---
id: "concept-side-quests"
type: "concept"
source_timestamps: ["§ What Leaders Can Do"]
tags: ["innovation-frameworks", "culture"]
related: ["action-legitimize-experimentation", "entity-anthropic"]
definition: "Sanctioned, self-directed AI experiments conducted outside the official roadmap, designed to legitimize tinkering and reduce the stigma of shadow AI."
sources: ["execution"]
sourceVaultSlug: "hbr-seg-execution"
originDay: 8
articleStem: "hbr-cl-76-employees-not-transparent-ai-usage"
sourceUrl: "https://hbr.org/2026/06/why-employees-arent-transparent-about-their-ai-usage"
sourceTitle: "Why Employees Aren’t Transparent About Their AI Usage"
---
# Side Quests (AI Tinkering)

A term adapted by [[entity-anthropic-d8|Anthropic]]'s Claude Code team to describe self-directed experiments that engineers, designers, and product managers run *outside* the official product roadmap.
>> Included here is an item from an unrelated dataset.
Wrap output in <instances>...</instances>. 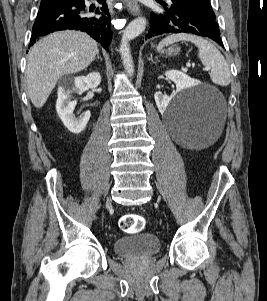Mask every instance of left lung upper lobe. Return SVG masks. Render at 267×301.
I'll list each match as a JSON object with an SVG mask.
<instances>
[{"label":"left lung upper lobe","instance_id":"obj_1","mask_svg":"<svg viewBox=\"0 0 267 301\" xmlns=\"http://www.w3.org/2000/svg\"><path fill=\"white\" fill-rule=\"evenodd\" d=\"M181 1L191 4L197 10L202 11L210 18L216 19V16L212 10L209 0H181Z\"/></svg>","mask_w":267,"mask_h":301}]
</instances>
The strategic value is naming: by giving the behavior an official, sanctioned label, organizations convert AI tinkering from perceived 'corner-cutting' ([[concept-blameworthy-deviance]]) into a legitimate, recognized category of work. This reduces the stigma and fear driving shadow experimentation and lets standard surfacing mechanisms (team demos, repositories) function. The 20% time model at Google is offered as a precedent.

This is the concept behind the action [[action-legitimize-experimentation]] and is the direct enabler of protecting [[concept-praiseworthy-exploratory-testing]]. It is the fourth of the five [[framework-leadership-commitments-for-disclosure]].